Page MenuHomePhabricator

Add code to api_db to connect to database and to expose it through API endpoints
Closed, ResolvedPublic

Description

To add the functionality of being able to retrieve the backups metadata and to expose it through the API, we need to develop functionality/code to connect to the database.

We plan to do this using SQLAlchemy, an ORM (object-relation mapper). As this is really abstracted, we should try and understand what exactly is happening in the background (whether it keeping an open connection, whether it is sending queries in an optimised manner, I need to do some reading on this from my side)

We also need a way to pass this database configs through the environment variable as a config (eg, db host, name, password, etc) -- as part of this ticket this needs implementing as well

We will build on top of work done in T284399

Tasks

  • Create Data models for the backups table
  • Develop code to connect our api_db program to a MariaDB database using SQLAlchemy or other suitable tool
  • Create API endpoint to show recent backups for all sections (s1-s8)

Acceptance

  • Successfully able to connect to MariaDB database
  • Successfully able to display "some" database data through API
  • Successfully able to see recent data for sections through API call

Event Timeline

Change 702781 had a related patch set uploaded (by H.krishna123; author: H.krishna123):

[operations/software/bernard@master] [WIP] api_db: Add code to enable database connection Added code to connect to an SQL database, added skeleton for unit tests, cleaned up main.py file and added a singleton class to keep database configuration the same throughout the program. Added DB query functionality for the readiness probe

https://gerrit.wikimedia.org/r/702781

The above patch lacks unit tests with SQLite, need to sort that one out still. Have a look at the SQL (I have updated it with the recommended Here document style as you have suggested)
The files with the SQL are in crud.py python file
Let me know what you think of the patch when possible :-)
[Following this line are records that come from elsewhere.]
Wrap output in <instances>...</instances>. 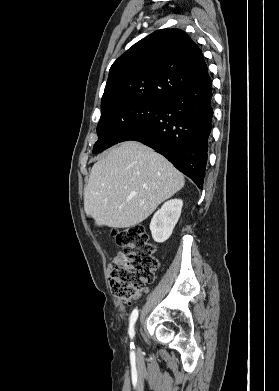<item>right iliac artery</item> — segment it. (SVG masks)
Wrapping results in <instances>:
<instances>
[{"label":"right iliac artery","mask_w":279,"mask_h":391,"mask_svg":"<svg viewBox=\"0 0 279 391\" xmlns=\"http://www.w3.org/2000/svg\"><path fill=\"white\" fill-rule=\"evenodd\" d=\"M138 318V310L137 309H134L131 313V316H130V324H129V335L131 338H133L135 332H134V325H135V322ZM133 343H131V347H133Z\"/></svg>","instance_id":"1"}]
</instances>
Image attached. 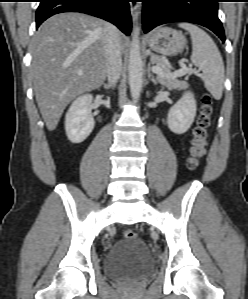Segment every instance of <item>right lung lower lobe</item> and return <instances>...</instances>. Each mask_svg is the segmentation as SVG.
Segmentation results:
<instances>
[{"mask_svg":"<svg viewBox=\"0 0 248 299\" xmlns=\"http://www.w3.org/2000/svg\"><path fill=\"white\" fill-rule=\"evenodd\" d=\"M62 12H81L107 20L127 36L131 32L129 0H40L36 28L50 16Z\"/></svg>","mask_w":248,"mask_h":299,"instance_id":"right-lung-lower-lobe-1","label":"right lung lower lobe"}]
</instances>
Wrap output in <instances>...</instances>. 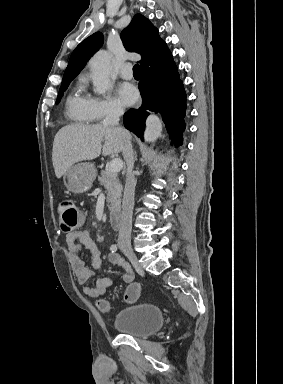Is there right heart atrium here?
<instances>
[{
    "mask_svg": "<svg viewBox=\"0 0 283 384\" xmlns=\"http://www.w3.org/2000/svg\"><path fill=\"white\" fill-rule=\"evenodd\" d=\"M91 103L94 123H103L106 120L118 117L123 112L121 102L113 97L91 96Z\"/></svg>",
    "mask_w": 283,
    "mask_h": 384,
    "instance_id": "obj_1",
    "label": "right heart atrium"
}]
</instances>
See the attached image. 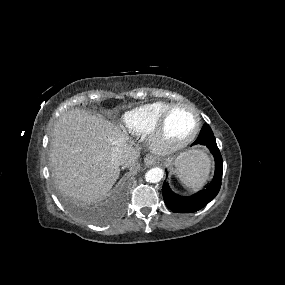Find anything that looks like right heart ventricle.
<instances>
[{
  "instance_id": "1",
  "label": "right heart ventricle",
  "mask_w": 285,
  "mask_h": 285,
  "mask_svg": "<svg viewBox=\"0 0 285 285\" xmlns=\"http://www.w3.org/2000/svg\"><path fill=\"white\" fill-rule=\"evenodd\" d=\"M172 105V103L164 101L140 105L125 112L121 117L120 125L126 132L134 136H147L163 113Z\"/></svg>"
}]
</instances>
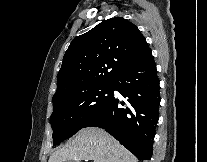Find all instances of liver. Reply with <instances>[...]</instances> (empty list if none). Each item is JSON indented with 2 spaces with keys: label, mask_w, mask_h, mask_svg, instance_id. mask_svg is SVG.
<instances>
[{
  "label": "liver",
  "mask_w": 207,
  "mask_h": 162,
  "mask_svg": "<svg viewBox=\"0 0 207 162\" xmlns=\"http://www.w3.org/2000/svg\"><path fill=\"white\" fill-rule=\"evenodd\" d=\"M138 162L137 158L105 130L97 127L81 129L62 148L52 153L48 162Z\"/></svg>",
  "instance_id": "1"
}]
</instances>
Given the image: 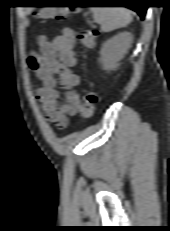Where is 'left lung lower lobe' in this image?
<instances>
[{
	"instance_id": "0a47b994",
	"label": "left lung lower lobe",
	"mask_w": 170,
	"mask_h": 231,
	"mask_svg": "<svg viewBox=\"0 0 170 231\" xmlns=\"http://www.w3.org/2000/svg\"><path fill=\"white\" fill-rule=\"evenodd\" d=\"M126 3L130 4L126 7L136 11L140 15L141 19H144L147 7L143 5L141 0H130Z\"/></svg>"
}]
</instances>
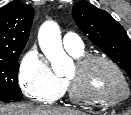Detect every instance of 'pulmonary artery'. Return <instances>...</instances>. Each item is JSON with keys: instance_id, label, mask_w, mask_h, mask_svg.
<instances>
[{"instance_id": "1", "label": "pulmonary artery", "mask_w": 131, "mask_h": 115, "mask_svg": "<svg viewBox=\"0 0 131 115\" xmlns=\"http://www.w3.org/2000/svg\"><path fill=\"white\" fill-rule=\"evenodd\" d=\"M63 45L70 53H79L84 49L82 39L74 33H66L63 37Z\"/></svg>"}]
</instances>
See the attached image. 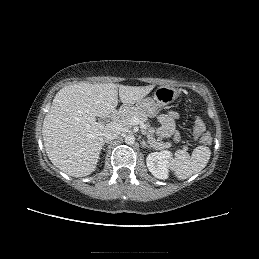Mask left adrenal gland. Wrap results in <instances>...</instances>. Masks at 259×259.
<instances>
[{"label":"left adrenal gland","mask_w":259,"mask_h":259,"mask_svg":"<svg viewBox=\"0 0 259 259\" xmlns=\"http://www.w3.org/2000/svg\"><path fill=\"white\" fill-rule=\"evenodd\" d=\"M141 145L144 146V147H147V148H151V146L148 145V144L146 143V141H144V140L141 141Z\"/></svg>","instance_id":"left-adrenal-gland-1"}]
</instances>
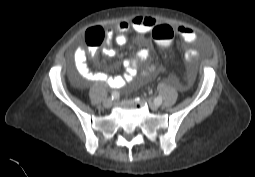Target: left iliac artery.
<instances>
[{"label":"left iliac artery","mask_w":255,"mask_h":177,"mask_svg":"<svg viewBox=\"0 0 255 177\" xmlns=\"http://www.w3.org/2000/svg\"><path fill=\"white\" fill-rule=\"evenodd\" d=\"M155 103H156L157 105H161V103H162V97H161V96H158V97L155 99Z\"/></svg>","instance_id":"44dca946"}]
</instances>
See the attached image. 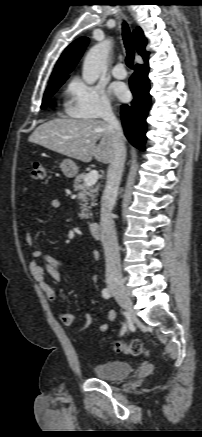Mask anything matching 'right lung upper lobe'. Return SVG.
Segmentation results:
<instances>
[{
    "label": "right lung upper lobe",
    "mask_w": 202,
    "mask_h": 437,
    "mask_svg": "<svg viewBox=\"0 0 202 437\" xmlns=\"http://www.w3.org/2000/svg\"><path fill=\"white\" fill-rule=\"evenodd\" d=\"M133 37L135 49L143 57L144 60L147 59L149 53L145 50L147 40L144 37L143 31L140 28H138V30H134ZM88 42L89 40L87 37H81L75 40L66 48L55 66V69L50 78V84L68 78V74L72 71L76 63L79 61Z\"/></svg>",
    "instance_id": "right-lung-upper-lobe-1"
}]
</instances>
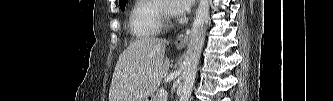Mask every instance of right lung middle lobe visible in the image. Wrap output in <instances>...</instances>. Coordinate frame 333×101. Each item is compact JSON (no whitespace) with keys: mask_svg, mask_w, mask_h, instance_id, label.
<instances>
[{"mask_svg":"<svg viewBox=\"0 0 333 101\" xmlns=\"http://www.w3.org/2000/svg\"><path fill=\"white\" fill-rule=\"evenodd\" d=\"M126 2H127V1H126ZM126 2H125V3H122V4H120V8H121V10H122V11H124V9H125Z\"/></svg>","mask_w":333,"mask_h":101,"instance_id":"obj_1","label":"right lung middle lobe"}]
</instances>
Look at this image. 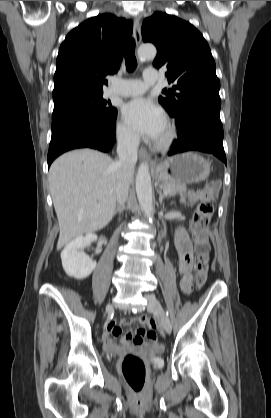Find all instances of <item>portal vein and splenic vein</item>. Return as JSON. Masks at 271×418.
<instances>
[{
	"instance_id": "18ae733b",
	"label": "portal vein and splenic vein",
	"mask_w": 271,
	"mask_h": 418,
	"mask_svg": "<svg viewBox=\"0 0 271 418\" xmlns=\"http://www.w3.org/2000/svg\"><path fill=\"white\" fill-rule=\"evenodd\" d=\"M170 191L169 190H164V195H167ZM96 206H99V204H96Z\"/></svg>"
}]
</instances>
Investigating into how we use the databases library to write queries in a way that we avoid SQL injection, I followed the advice provided here as my original query used string interpolation and was susceptible to SQL injection attacks.
https://realpython.com/prevent-python-sql-injection/

Reading into the documentations for databases library (async library for lots of databases, including sqlalchemy, and mysql) -- I've found a method here that looks like is a safe way to do it. To prove that this is safe, I would have to test putting SQL injection commands myself to see if we get it on the DB log outputs. will give it a go (see raw queries)
https://www.encode.io/databases/database_queries/

So I've tried using the method suggested by the documentation
This is what a normal query looks like in my MariaDB logs when executed

210711 12:53:10 33 Query SELECT * FROM backups b WHERE b.section = 'm5'

And this is how a poisoned query would be substituted
(malicious query: ; SELECT * FROM backups WHERE 1; --)

210711 13:24:52 35 Query SELECT * FROM backups b WHERE b.section = '; SELECT * FROM backups WHERE 1; --'

I've realised it uses quotes on the query. So I tried putting some quotes on our malicious injection query (''''''; SELECT * FROM backups WHERE 1; --) to see if it leads to code injection and this is the result I got

210711 13:37:40 37 Query SELECT * FROM backups b WHERE b.section = '\'\'\'\'\'\'; SELECT * FROM backups WHERE 1; --'

So it looks like it didn't lead to any code injection and I assume this is the right way to use the library (as suggested by the RealPython link that you had shared, using parameters in the .execute command)

I will make existing database methods safer using the method specified in the documentation here and will push a patch for review soon(https://www.encode.io/databases/database_queries/ -- see raw queries)

Python code

       safe_query = "SELECT * FROM backups b WHERE b.section = :section"
# malicious value 
       values = {'section': "''''''; SELECT * FROM backups WHERE 1; --"}
# normal value example
       values = {'section': "m5"}
       print(safe_query)
       res = await DatabaseConnection.instance().database.fetch_one(query=safe_query, values=values)

Change 702781 merged by Jcrespo:

[operations/software/bernard@master] api_db: Add code to enable database connection, add API to obtain recent backups data and freshness, load config from alerting yaml file, add tests

https://gerrit.wikimedia.org/r/702781